• Task statement: Of all the lines in the records below, copy only those that contain the string "Шевроле".

-------- Material for the task

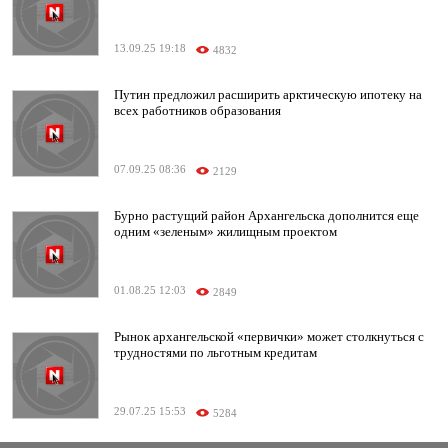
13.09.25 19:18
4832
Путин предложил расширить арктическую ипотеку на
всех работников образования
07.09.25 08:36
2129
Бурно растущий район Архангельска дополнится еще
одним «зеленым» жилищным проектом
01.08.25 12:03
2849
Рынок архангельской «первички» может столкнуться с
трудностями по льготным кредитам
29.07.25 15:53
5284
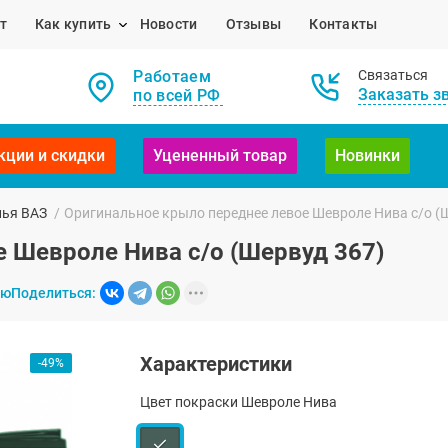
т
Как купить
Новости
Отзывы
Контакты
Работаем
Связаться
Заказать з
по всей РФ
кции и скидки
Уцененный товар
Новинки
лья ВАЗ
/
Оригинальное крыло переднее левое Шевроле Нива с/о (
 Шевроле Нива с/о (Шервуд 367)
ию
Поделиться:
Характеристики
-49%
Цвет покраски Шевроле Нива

----------------

• Finished exercise:
Оригинальное крыло переднее левое Шевроле Нива с/о (
 Шевроле Нива с/о (Шервуд 367)
Цвет покраски Шевроле Нива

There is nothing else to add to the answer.